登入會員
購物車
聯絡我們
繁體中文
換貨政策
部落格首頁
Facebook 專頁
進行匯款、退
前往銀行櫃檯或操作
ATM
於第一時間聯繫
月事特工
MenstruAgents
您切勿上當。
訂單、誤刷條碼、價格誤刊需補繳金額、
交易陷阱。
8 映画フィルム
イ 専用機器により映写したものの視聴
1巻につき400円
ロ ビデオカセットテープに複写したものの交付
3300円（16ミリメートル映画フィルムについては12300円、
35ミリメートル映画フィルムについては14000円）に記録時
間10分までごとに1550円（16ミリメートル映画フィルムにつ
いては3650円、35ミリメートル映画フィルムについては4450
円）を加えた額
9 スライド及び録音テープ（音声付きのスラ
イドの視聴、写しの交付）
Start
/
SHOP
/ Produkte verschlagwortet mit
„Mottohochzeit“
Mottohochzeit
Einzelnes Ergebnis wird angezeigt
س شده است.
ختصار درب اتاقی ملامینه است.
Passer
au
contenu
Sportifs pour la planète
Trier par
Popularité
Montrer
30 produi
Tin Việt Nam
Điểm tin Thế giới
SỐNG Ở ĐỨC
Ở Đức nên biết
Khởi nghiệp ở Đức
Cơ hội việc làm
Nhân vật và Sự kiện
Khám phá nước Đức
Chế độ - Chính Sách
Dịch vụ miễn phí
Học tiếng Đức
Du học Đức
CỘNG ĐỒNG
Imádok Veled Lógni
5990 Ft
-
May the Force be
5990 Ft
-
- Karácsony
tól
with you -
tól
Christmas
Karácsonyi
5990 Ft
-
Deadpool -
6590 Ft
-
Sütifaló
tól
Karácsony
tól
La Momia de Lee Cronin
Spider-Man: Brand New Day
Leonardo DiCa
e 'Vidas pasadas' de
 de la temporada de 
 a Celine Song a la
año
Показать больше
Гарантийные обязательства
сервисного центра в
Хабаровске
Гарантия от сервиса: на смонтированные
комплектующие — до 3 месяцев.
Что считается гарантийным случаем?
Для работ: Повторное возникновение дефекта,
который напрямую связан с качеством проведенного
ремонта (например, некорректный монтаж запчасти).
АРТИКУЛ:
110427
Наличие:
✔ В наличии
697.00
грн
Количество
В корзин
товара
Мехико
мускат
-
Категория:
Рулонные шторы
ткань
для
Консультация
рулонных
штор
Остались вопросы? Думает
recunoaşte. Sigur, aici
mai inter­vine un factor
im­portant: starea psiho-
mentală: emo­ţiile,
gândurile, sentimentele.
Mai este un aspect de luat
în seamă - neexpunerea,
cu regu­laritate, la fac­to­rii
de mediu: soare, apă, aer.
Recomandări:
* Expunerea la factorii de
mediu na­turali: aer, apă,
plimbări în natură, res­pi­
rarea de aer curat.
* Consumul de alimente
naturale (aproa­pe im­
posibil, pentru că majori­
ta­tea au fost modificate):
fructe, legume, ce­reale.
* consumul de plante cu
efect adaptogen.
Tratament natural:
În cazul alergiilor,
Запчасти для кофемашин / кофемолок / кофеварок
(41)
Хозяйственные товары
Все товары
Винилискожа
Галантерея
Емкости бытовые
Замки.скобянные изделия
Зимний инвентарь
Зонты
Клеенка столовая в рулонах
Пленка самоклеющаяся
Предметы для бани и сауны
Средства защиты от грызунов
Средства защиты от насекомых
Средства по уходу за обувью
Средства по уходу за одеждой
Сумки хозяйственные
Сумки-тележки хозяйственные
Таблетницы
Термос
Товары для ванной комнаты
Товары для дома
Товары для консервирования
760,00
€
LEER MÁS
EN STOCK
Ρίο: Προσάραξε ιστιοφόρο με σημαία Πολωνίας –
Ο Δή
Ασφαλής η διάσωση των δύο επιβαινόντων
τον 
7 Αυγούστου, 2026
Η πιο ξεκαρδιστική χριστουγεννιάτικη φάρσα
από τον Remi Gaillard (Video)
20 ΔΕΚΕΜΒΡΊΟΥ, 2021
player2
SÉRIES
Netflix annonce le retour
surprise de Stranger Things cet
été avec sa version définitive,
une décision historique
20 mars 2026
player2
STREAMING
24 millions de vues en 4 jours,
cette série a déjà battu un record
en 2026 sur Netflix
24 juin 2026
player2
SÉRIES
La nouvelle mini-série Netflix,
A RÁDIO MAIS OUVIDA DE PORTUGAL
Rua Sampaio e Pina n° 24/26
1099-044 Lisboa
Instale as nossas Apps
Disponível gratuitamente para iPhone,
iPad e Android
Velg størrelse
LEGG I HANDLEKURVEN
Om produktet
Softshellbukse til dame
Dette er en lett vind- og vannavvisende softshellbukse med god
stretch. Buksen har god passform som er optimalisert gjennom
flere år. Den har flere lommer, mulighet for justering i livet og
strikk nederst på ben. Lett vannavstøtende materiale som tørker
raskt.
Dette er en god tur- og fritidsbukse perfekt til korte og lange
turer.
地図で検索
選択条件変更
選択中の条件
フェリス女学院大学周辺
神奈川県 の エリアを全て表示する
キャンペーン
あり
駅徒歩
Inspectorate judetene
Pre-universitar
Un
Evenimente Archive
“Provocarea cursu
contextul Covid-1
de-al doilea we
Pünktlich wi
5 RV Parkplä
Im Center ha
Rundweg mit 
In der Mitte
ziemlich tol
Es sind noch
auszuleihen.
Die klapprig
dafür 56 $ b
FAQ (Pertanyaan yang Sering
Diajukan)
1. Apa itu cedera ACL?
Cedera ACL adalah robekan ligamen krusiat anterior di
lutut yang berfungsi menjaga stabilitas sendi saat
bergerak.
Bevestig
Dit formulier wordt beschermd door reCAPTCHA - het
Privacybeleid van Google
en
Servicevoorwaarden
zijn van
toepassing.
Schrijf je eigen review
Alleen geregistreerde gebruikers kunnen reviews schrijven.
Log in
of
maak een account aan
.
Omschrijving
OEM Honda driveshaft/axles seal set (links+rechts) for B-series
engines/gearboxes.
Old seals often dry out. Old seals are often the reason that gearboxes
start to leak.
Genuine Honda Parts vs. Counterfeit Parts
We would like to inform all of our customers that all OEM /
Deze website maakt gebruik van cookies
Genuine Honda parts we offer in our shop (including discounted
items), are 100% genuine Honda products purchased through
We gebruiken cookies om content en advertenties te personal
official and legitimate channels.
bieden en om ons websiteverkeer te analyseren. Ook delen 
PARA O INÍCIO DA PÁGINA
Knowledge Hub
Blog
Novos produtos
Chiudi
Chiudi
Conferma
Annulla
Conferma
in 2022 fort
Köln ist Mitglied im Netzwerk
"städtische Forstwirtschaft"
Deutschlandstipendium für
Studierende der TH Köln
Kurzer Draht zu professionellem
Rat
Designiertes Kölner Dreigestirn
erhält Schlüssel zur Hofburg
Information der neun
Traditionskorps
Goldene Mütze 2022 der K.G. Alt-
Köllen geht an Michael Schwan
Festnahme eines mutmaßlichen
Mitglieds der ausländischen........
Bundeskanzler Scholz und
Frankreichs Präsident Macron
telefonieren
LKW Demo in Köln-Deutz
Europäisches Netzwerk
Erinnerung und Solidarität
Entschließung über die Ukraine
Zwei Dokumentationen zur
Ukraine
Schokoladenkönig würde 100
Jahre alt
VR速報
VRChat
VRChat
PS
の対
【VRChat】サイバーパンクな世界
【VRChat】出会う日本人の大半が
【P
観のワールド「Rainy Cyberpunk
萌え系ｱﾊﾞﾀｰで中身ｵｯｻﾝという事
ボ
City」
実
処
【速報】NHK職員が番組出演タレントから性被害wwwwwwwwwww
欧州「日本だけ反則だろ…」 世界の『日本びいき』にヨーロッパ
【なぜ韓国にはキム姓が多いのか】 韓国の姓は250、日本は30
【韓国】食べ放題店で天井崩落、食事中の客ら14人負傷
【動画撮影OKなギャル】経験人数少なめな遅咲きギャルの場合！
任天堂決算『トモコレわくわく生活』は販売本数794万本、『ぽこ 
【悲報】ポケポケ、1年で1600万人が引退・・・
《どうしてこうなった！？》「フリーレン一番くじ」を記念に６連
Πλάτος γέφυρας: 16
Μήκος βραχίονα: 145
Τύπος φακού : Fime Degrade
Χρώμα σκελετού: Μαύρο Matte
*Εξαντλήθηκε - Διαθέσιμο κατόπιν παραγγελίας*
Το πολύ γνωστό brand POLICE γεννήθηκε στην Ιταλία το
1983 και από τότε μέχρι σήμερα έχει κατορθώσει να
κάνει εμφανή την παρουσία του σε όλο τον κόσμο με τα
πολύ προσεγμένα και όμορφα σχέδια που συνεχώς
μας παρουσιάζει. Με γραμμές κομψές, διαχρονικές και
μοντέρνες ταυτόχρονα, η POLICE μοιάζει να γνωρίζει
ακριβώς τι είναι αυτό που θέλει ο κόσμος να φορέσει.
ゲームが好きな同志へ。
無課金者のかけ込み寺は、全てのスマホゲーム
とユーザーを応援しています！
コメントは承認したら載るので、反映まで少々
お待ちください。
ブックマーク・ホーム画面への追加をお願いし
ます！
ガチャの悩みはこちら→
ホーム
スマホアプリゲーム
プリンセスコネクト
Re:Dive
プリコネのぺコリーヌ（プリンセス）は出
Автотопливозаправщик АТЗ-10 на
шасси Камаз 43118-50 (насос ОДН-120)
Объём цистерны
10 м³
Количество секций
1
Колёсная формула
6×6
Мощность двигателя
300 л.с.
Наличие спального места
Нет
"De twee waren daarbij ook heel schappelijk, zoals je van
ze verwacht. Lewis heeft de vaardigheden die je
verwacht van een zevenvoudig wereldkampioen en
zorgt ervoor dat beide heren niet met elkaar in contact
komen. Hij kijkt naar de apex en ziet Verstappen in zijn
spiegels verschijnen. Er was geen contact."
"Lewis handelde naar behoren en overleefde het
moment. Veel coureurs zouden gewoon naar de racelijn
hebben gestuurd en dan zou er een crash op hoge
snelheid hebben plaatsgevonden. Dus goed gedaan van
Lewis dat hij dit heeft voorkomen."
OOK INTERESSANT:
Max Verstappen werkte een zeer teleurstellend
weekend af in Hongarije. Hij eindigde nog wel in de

- - - -

TASK REQUIREMENTS >> A line belongs in the answer if it contains the word "Средства"; please copy each such line from the material.

EXERCISE RESPONSE >>
Средства защиты от грызунов
Средства защиты от насекомых
Средства по уходу за обувью
Средства по уходу за одеждой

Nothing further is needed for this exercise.